La structure du tableau n’est pas donnée par ce qui y est signifié en peinture – ni par les traces posées dessus –, ce qui compte c’est le squelette, le châssis, le bois, l’aluminium, les clés et les agrafes, les grilles tendues et les rapports de force qui s’exercent pour créer l’équilibre d’un objet parfaitement manufacturé. Le poids des œuvres ne tient qu’à cette exactitude. L’assemblage de chacun des éléments conditionne l’empilement des espaces selon un ordre rigoureux et pour lequel aucun choix n’est laissé au peintre. La seule chose qui lui est offerte – la surface de la toile – est un domaine où se retenir.

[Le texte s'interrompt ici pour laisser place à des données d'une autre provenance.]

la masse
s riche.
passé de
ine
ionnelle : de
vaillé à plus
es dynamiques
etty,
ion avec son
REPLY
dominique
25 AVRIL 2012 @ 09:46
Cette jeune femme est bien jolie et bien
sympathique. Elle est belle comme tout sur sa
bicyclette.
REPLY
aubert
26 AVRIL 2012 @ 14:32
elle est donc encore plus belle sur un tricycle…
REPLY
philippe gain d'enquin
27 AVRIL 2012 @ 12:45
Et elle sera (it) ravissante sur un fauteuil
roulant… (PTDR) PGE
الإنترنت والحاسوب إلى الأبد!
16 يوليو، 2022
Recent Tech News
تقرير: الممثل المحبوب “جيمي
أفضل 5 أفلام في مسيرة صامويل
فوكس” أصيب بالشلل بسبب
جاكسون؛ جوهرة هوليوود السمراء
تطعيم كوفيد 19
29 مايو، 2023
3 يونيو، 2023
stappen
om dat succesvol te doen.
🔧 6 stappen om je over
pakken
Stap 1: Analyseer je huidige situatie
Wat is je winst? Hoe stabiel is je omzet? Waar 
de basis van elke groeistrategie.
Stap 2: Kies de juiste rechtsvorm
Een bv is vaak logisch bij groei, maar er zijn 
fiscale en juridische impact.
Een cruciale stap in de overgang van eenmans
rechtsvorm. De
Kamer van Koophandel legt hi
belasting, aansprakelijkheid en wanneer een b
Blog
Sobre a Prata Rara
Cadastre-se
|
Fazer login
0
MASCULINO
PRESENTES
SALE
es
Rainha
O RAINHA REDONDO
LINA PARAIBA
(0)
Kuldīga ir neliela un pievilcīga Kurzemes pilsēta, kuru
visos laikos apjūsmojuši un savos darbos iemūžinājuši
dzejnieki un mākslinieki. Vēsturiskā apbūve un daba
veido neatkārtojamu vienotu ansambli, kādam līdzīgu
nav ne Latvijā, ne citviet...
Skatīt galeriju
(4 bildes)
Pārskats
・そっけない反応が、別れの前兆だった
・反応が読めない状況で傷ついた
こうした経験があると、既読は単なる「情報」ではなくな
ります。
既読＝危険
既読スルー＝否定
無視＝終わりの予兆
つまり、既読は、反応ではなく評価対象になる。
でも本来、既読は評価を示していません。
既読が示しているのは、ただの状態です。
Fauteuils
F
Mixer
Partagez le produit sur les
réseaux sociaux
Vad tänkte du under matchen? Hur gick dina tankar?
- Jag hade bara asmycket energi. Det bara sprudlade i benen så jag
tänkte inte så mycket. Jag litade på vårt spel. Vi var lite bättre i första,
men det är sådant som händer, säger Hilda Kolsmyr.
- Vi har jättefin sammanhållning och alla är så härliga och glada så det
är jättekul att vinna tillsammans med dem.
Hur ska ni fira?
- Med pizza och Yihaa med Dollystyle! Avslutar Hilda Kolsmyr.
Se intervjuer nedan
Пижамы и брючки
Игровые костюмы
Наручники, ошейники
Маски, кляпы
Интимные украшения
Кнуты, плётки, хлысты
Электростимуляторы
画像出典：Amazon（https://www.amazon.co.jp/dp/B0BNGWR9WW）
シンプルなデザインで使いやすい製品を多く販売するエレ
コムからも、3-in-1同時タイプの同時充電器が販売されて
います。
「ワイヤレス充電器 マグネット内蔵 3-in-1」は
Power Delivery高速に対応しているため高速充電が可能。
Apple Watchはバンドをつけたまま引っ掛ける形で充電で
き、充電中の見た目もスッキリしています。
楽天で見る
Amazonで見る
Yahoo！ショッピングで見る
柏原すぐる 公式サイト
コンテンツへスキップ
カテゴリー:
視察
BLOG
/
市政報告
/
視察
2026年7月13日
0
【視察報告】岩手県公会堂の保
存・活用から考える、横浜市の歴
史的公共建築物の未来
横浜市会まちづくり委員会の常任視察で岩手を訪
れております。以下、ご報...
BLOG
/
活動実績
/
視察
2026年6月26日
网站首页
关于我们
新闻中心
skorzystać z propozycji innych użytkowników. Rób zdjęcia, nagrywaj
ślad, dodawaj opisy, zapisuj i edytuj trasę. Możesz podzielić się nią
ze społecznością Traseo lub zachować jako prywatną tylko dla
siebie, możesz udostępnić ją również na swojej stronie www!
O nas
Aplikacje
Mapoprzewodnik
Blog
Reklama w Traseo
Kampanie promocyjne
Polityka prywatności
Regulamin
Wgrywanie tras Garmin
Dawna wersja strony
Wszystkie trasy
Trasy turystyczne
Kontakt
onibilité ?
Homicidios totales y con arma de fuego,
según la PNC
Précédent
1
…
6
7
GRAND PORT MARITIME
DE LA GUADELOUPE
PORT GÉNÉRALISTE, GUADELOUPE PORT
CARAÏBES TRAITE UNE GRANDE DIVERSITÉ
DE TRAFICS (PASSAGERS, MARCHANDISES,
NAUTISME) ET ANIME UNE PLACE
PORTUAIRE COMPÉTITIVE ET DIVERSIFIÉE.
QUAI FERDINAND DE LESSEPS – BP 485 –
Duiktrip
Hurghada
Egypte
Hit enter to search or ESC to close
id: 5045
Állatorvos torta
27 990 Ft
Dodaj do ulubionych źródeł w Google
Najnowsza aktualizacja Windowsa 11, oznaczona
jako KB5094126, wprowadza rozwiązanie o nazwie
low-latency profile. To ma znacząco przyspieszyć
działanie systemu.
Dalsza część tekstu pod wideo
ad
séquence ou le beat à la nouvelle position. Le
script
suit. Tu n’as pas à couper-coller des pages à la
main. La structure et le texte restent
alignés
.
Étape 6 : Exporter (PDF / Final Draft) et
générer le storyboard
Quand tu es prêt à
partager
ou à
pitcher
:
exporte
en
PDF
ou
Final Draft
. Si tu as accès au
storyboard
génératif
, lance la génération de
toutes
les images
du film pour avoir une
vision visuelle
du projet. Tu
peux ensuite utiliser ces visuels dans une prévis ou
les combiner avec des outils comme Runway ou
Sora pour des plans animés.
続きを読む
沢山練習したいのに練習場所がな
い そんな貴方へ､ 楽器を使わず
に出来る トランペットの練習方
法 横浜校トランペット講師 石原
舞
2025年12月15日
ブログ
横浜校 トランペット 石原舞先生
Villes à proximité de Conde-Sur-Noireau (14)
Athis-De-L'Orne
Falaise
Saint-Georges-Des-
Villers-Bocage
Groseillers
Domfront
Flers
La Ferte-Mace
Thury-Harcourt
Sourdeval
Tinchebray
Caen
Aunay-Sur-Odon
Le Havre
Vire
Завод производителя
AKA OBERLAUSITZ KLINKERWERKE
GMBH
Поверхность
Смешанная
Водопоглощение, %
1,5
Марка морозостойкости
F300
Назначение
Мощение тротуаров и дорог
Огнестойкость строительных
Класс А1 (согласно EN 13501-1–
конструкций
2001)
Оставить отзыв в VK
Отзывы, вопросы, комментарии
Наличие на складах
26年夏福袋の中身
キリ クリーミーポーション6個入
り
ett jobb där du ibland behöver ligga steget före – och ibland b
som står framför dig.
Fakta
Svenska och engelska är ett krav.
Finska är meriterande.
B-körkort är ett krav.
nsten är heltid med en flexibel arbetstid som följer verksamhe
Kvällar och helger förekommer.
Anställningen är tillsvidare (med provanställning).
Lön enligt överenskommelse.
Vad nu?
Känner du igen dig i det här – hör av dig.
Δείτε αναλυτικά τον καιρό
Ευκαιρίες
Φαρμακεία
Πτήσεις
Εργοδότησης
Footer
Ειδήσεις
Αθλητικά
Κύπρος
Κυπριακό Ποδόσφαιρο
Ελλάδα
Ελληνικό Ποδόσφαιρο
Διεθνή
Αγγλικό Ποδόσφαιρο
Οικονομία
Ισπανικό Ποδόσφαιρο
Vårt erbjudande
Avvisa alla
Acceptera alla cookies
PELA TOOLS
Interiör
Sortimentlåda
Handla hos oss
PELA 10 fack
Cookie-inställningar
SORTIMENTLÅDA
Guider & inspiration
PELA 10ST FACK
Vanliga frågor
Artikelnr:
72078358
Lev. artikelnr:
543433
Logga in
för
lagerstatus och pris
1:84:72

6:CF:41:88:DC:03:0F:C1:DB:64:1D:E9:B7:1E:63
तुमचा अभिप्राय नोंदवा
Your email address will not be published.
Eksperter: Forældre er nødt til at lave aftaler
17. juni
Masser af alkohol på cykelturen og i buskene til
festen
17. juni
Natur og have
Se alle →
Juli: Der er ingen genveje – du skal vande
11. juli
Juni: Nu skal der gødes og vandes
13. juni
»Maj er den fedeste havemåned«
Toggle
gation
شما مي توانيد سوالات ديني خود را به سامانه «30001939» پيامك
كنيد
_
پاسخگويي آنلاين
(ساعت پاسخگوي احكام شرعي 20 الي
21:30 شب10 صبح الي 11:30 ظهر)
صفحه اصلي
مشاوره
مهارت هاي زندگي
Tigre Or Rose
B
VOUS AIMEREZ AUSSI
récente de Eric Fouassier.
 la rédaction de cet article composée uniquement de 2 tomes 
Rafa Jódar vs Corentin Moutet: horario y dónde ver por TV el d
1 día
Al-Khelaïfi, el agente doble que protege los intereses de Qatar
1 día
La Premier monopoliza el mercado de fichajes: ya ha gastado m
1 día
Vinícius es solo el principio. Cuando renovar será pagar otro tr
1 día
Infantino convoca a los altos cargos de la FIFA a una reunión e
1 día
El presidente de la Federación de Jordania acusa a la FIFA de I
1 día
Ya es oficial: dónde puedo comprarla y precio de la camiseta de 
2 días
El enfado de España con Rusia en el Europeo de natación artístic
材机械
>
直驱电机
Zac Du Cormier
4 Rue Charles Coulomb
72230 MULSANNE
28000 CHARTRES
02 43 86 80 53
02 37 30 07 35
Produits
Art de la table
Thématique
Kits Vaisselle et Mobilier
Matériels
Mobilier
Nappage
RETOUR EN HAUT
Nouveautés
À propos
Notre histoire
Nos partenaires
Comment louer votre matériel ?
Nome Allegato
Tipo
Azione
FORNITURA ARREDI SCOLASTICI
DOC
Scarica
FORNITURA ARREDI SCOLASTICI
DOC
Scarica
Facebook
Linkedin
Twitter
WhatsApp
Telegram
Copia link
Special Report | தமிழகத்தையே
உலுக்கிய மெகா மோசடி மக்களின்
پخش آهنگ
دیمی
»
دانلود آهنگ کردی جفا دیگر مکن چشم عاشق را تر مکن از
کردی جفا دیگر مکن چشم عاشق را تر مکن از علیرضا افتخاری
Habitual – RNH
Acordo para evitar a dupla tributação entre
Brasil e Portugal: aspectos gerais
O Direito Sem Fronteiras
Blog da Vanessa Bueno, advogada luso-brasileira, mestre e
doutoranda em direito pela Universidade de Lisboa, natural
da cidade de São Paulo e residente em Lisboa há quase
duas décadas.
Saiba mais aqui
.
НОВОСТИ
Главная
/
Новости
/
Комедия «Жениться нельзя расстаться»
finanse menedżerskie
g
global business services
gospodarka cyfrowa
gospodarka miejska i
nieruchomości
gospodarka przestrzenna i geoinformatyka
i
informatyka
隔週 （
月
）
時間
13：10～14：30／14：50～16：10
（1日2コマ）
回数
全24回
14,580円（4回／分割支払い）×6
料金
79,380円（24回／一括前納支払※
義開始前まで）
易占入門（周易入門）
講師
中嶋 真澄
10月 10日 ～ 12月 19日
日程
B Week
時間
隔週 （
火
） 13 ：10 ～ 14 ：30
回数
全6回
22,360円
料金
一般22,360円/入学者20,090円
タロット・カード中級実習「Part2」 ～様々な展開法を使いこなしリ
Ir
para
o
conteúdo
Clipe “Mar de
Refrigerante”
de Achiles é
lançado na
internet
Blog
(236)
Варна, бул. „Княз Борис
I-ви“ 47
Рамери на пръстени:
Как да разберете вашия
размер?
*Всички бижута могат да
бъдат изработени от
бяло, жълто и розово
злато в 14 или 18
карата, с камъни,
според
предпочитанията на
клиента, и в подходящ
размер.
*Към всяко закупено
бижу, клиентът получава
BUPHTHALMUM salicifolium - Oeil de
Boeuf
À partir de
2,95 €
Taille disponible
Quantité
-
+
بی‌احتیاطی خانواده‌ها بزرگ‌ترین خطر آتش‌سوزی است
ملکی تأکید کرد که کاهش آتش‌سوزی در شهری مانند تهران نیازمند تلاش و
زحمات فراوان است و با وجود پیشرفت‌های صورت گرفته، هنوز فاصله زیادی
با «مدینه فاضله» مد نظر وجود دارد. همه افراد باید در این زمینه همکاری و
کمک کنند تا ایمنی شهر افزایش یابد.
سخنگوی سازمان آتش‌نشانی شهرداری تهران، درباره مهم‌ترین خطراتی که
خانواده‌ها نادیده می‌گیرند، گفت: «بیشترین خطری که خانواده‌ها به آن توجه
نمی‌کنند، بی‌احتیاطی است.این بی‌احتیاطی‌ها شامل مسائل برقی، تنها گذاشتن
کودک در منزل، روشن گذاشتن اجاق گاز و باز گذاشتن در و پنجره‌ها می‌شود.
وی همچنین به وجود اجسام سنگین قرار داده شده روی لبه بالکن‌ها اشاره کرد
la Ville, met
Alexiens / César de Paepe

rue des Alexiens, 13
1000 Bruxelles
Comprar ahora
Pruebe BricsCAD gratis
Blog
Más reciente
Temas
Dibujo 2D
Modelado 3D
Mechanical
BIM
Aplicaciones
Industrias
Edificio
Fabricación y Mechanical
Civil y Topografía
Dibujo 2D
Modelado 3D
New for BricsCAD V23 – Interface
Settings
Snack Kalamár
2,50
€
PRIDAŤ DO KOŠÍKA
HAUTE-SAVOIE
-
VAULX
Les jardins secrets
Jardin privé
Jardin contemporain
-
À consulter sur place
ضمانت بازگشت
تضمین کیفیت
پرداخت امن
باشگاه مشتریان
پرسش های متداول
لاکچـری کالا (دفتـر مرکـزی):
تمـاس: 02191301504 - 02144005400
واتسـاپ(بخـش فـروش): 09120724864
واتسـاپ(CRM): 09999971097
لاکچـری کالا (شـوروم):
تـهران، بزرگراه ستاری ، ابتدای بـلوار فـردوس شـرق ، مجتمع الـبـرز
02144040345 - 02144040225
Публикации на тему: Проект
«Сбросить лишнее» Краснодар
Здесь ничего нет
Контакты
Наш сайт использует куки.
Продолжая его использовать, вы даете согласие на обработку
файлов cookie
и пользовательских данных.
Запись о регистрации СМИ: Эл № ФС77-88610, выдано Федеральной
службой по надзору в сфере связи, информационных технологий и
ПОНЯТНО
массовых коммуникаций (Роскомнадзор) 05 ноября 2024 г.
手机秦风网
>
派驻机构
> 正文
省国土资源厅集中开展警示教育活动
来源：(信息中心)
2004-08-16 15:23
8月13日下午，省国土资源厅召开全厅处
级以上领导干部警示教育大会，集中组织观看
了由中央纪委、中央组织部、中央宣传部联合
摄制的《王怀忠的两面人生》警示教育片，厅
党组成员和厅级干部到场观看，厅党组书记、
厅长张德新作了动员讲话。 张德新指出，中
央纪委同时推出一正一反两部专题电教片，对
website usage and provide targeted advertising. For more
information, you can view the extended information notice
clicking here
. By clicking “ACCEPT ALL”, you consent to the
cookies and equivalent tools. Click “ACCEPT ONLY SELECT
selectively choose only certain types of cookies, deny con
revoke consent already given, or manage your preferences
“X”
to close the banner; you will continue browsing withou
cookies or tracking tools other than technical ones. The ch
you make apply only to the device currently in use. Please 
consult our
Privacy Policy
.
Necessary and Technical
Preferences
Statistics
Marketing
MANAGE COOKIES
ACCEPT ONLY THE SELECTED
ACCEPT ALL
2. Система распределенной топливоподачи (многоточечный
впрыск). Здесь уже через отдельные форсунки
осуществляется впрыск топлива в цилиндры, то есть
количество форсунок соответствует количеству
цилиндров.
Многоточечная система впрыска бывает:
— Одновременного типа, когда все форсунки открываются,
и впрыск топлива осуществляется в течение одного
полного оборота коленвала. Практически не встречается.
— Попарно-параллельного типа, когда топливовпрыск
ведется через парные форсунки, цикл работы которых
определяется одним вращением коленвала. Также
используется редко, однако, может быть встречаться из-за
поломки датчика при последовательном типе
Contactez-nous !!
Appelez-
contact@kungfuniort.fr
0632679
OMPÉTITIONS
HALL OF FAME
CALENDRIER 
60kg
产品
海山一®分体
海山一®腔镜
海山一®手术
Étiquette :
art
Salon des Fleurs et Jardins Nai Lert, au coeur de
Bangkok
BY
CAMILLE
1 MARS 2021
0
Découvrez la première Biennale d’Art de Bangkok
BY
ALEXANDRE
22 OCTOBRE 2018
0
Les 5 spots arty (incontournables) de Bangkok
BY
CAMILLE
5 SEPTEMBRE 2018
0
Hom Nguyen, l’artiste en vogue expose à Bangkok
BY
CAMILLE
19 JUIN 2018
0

La forme des châssis étant devenue le motif principal des œuvres, la peinture n’est plus là que pour l’habiller, être présente mais seulement afin de témoigner de sa légèreté, de sa transparence, de son interchangeabilité. Elle est un voile pudique et tentateur ; non pas une peau, mais une parure qu’il est possible d’ôter, un ajustement auquel on consacre une infinité d’attention car il est désormais le détail où toutes les différences se nichent. Louis Cane l’a voulue jaune et verte, violine ; parsemée de fioritures élégantes et translucides qu’il est allé chercher dans des souvenirs.

Posée comme un papier peint, les couches de peinture donnent l’impression de s’agripper à la surface, de chercher à s’y engluer, d’y faire corps de la manière la plus impérieuse qui soit. Pourtant, la matière, figée dans la résine, signale automatiquement la crispation de la peinture et trahit la conscience de sa fragilité. En s’approchant, en observant de près, on ne peut s’empêcher de songer qu’un coup de dissolvant ferait tout tomber – comme tombent les plaques de givre sur les pare-brises une fois la chaleur du soleil installée. Ne resterait alors que la grille nue, superbe ossature blanchie, et à ses pieds, une flaque collante, plus ou moins colorée.